==== LISTED RECORDS

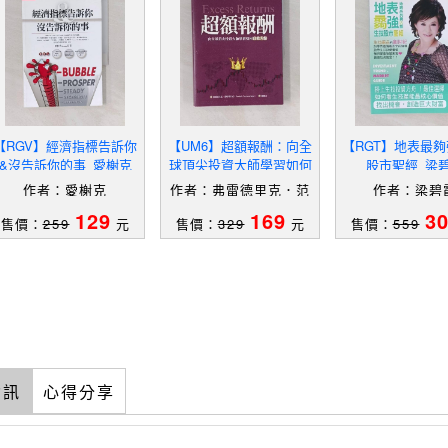
【RGV】經濟指標告訴你
【UM6】超額報酬：向全
【RGT】地表最夠
&沒告訴你的事_愛榭克
球頂尖投資大師學習如何
股市聖經_梁
打敗大盤_弗雷德里克．范
作者：愛榭克
作者：弗雷德里克．范
作者：梁碧
哈弗貝克, 羅耀宗
哈弗貝克,羅耀宗
129
169
3
售價：
259
元
售價：
329
元
售價：
559
資訊
心得分享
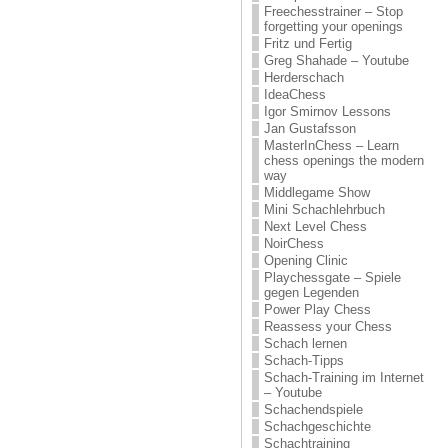
Freechesstrainer – Stop
forgetting your openings
Fritz und Fertig
Greg Shahade – Youtube
Herderschach
IdeaChess
Igor Smirnov Lessons
Jan Gustafsson
MasterInChess – Learn
chess openings the modern
way
Middlegame Show
Mini Schachlehrbuch
Next Level Chess
NoirChess
Opening Clinic
Playchessgate – Spiele
gegen Legenden
Power Play Chess
Reassess your Chess
Schach lernen
Schach-Tipps
Schach-Training im Internet
– Youtube
Schachendspiele
Schachgeschichte
Schachtraining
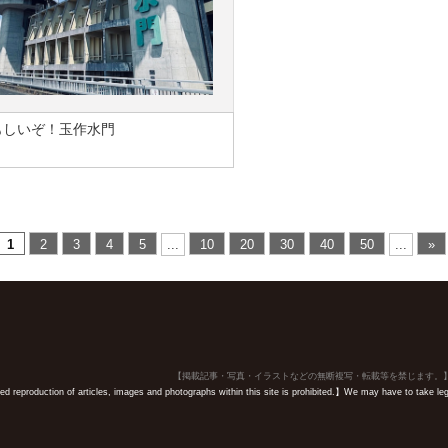
もしいぞ！玉作水門
1
2
3
4
5
...
10
20
30
40
50
...
»
【掲載記事・写真・イラストなどの無断複写・転載等を禁じます。
 reproduction of articles, images and photographs within this site is prohibited.】We may have to take legal 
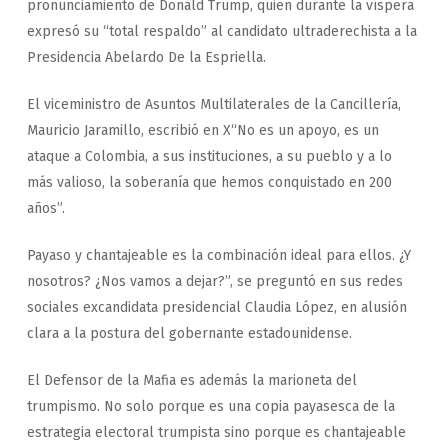
pronunciamiento de Donald Trump, quien durante la víspera
expresó su “total respaldo” al candidato ultraderechista a la
Presidencia Abelardo De la Espriella.
El viceministro de Asuntos Multilaterales de la Cancillería,
Mauricio Jaramillo, escribió en X“No es un apoyo, es un
ataque a Colombia, a sus instituciones, a su pueblo y a lo
más valioso, la soberanía que hemos conquistado en 200
años”.
Payaso y chantajeable es la combinación ideal para ellos. ¿Y
nosotros? ¿Nos vamos a dejar?”, se preguntó en sus redes
sociales excandidata presidencial Claudia López, en alusión
clara a la postura del gobernante estadounidense.
El Defensor de la Mafia es además la marioneta del
trumpismo. No solo porque es una copia payasesca de la
estrategia electoral trumpista sino porque es chantajeable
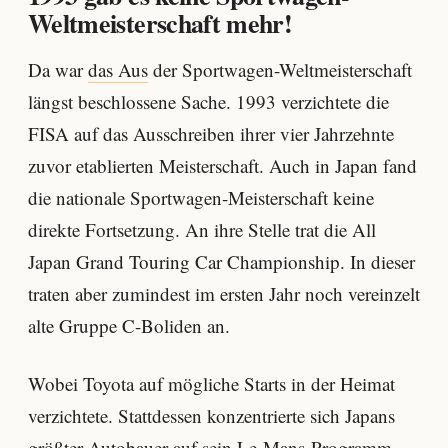
Weltmeisterschaft mehr!
Da war
das Aus
der Sportwagen-Weltmeisterschaft
längst beschlossene Sache. 1993 verzichtete die
FISA auf das Ausschreiben ihrer vier Jahrzehnte
zuvor etablierten Meisterschaft. Auch in Japan fand
die nationale Sportwagen-Meisterschaft keine
direkte Fortsetzung. An ihre Stelle trat die All
Japan Grand Touring Car Championship. In dieser
traten aber zumindest im ersten Jahr noch vereinzelt
alte Gruppe C-Boliden an.
Wobei Toyota auf mögliche Starts in der Heimat
verzichtete. Stattdessen konzentrierte sich Japans
größter Autobauer auf sein Le-Mans-Programm.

========

## TASK STATEMENT
In the entries above, which lines hold the word "porque"? Copy them out.

## FINISHED EXERCISE
trumpismo. No solo porque es una copia payasesca de la
estrategia electoral trumpista sino porque es chantajeable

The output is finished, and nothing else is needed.